If it's for AVI files I'd read the data from the AVI file myself and extract the frames. Now use the video compression manager to decompress it.
The AVI file format is very simple, see: http://msdn.microsoft.com/en-us/library/dd318187(VS.85).aspx (and use google).
Once you have the file open you just extract each frame and pass it to ICDecompress() to decompress it.
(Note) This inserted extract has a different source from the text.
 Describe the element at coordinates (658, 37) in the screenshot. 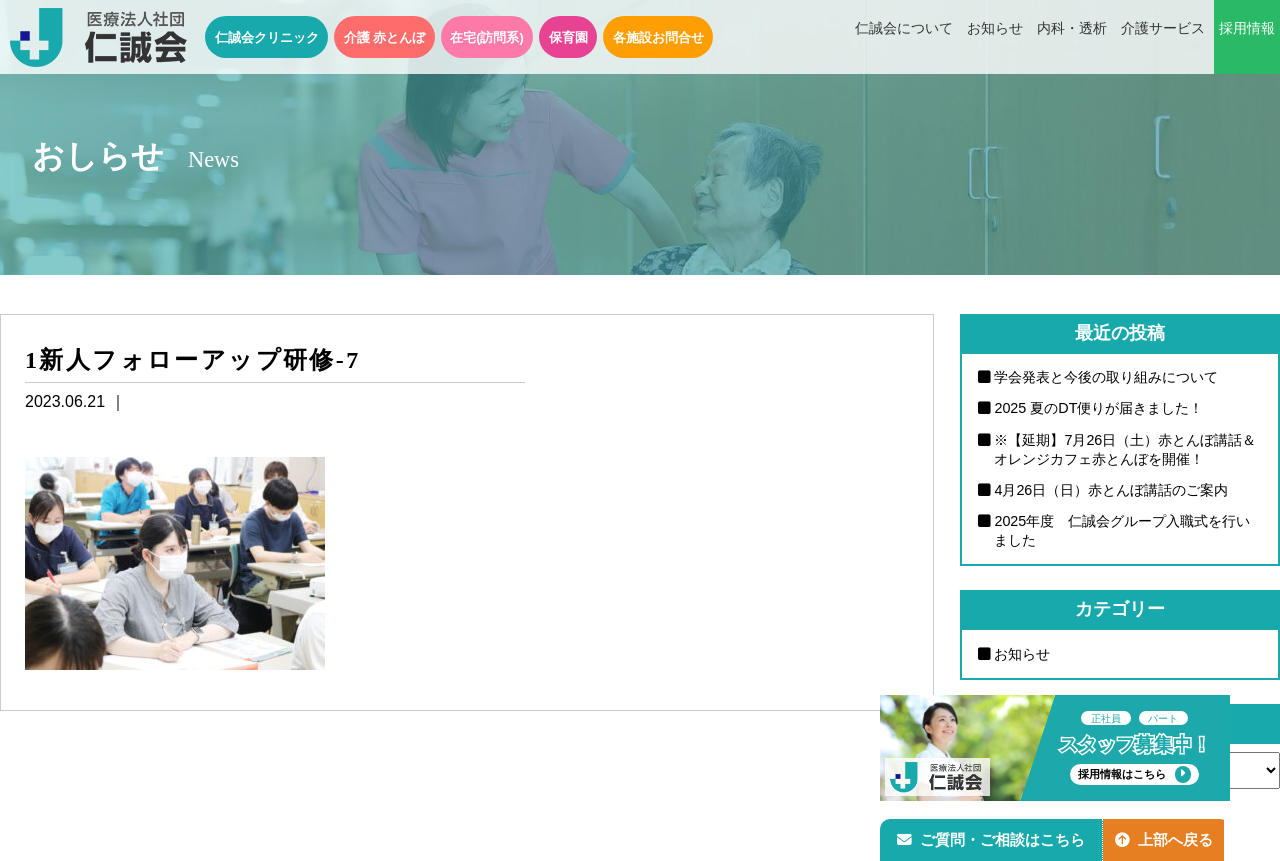

I see `各施設お問合せ` at that location.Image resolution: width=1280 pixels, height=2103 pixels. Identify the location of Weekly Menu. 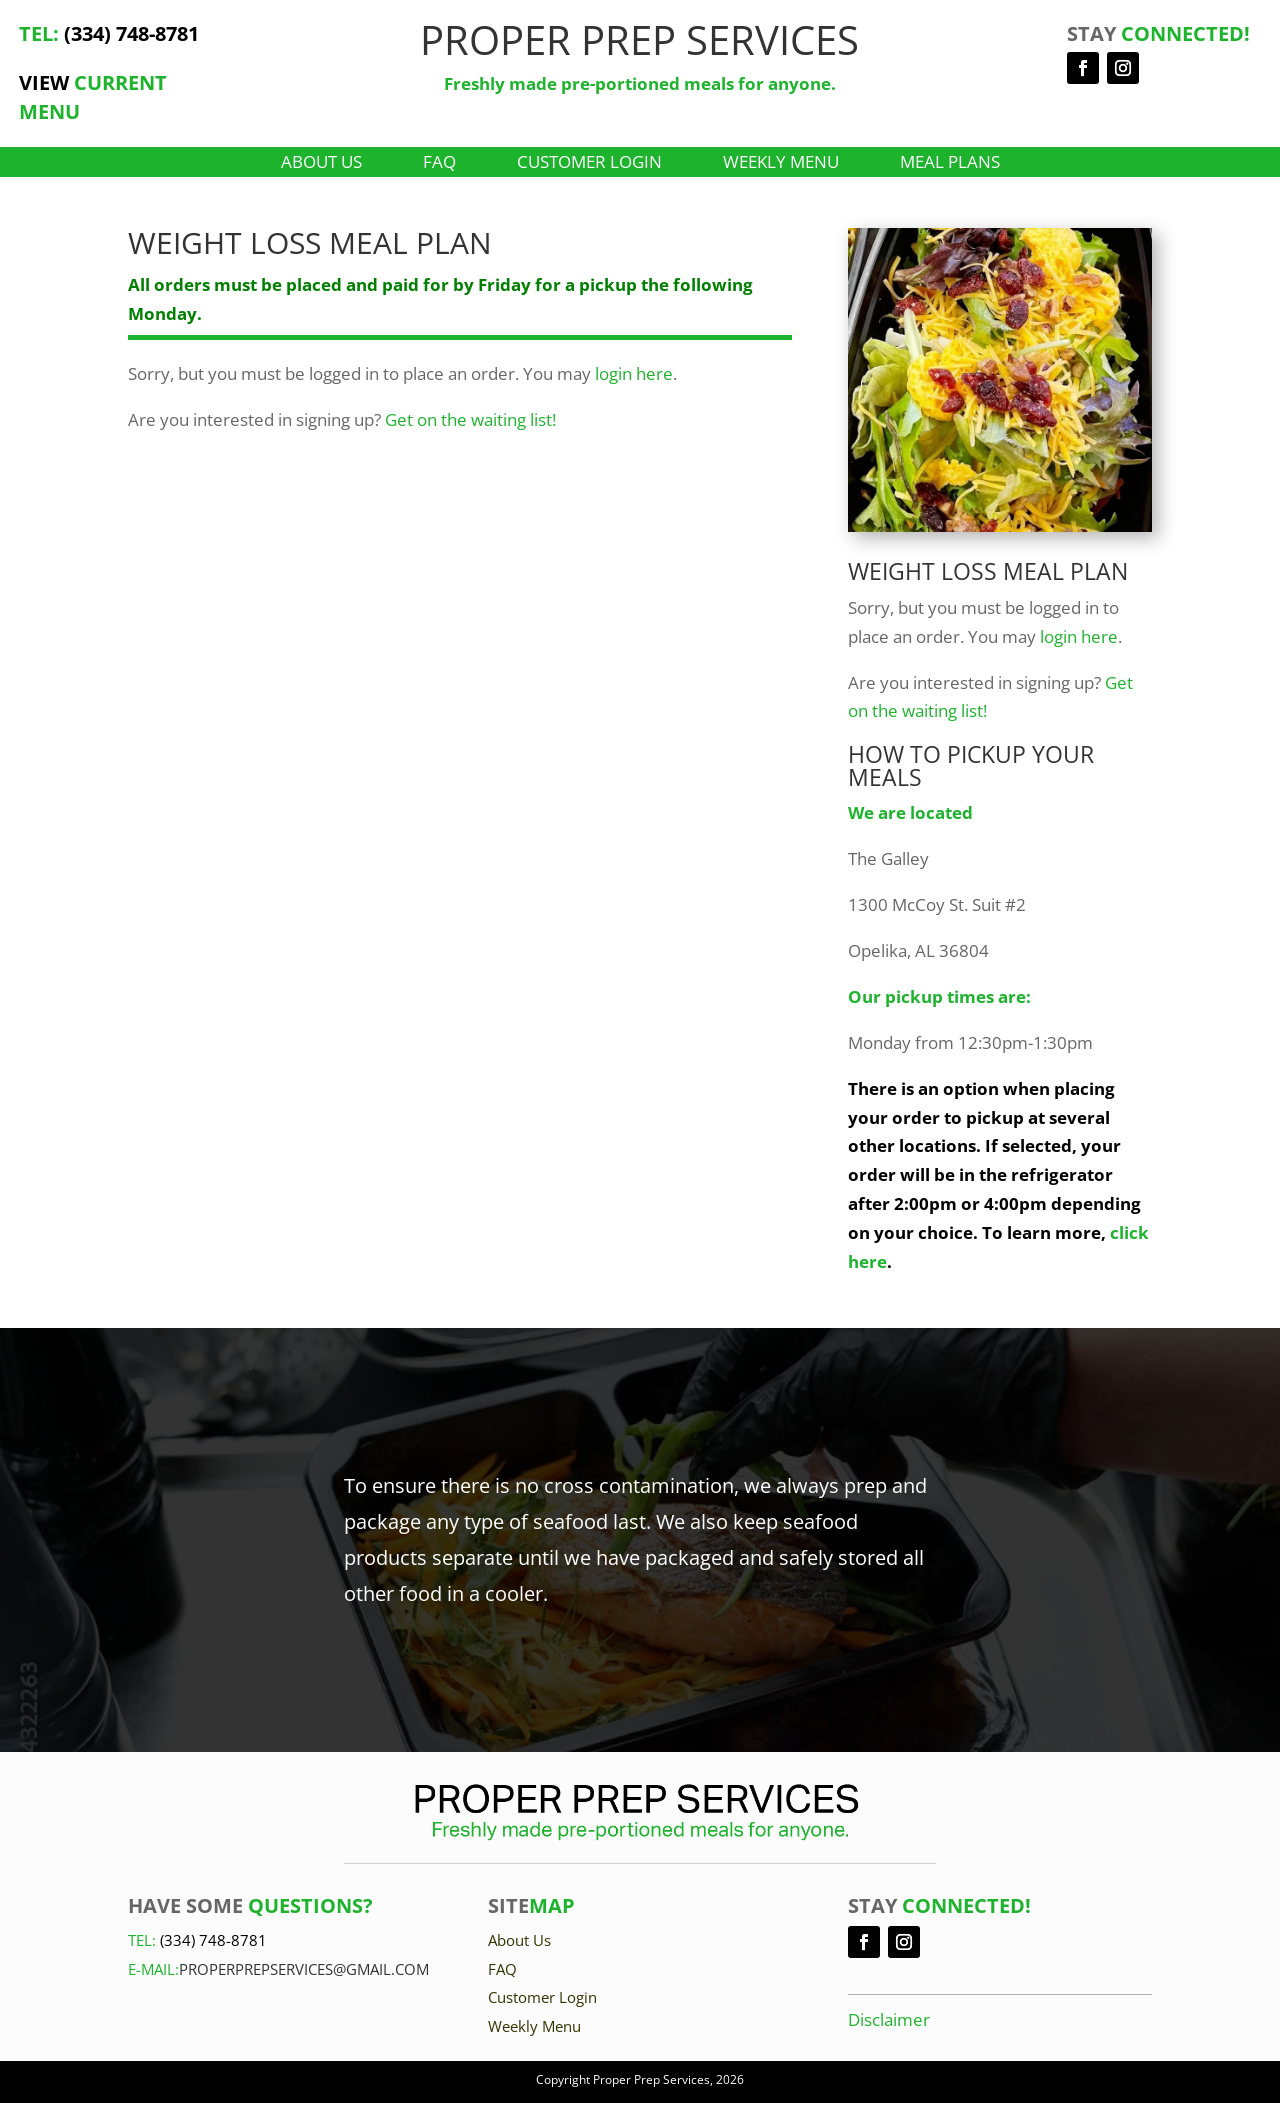
(781, 164).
It seems like a lot of work but it's the most reliable way.
If that's too much work, or if you want more than AVI files then use ffmpeg.
OpenCV is the best solution if video in your case only needs to lead to a sequence of pictures. If you're willing to do real video processing, so ViDeo equals "Visual Audio", you need to keep up track with the ones offered by "martjno". New windows solutions also for Win7 include 3 new possibilities additionally:
Windows Media Foundation: Successor of DirectShow; cleaned-up interface
Windows Media Encoder 9: It does not only include the programm, it also ships libraries for coding
Windows Expression 4: Successor of 2.
Last 2 are commercial-only solutions, but the first one is free. To code WMF, you need to install the Windows SDK.
I would recommend FFMPEG or GStreamer. Try and stay away from openCV unless you plan to utilize some other functionality than just streaming video. The library is a beefy build and a pain to install from source to configure FFMPEG/+GStreamer options.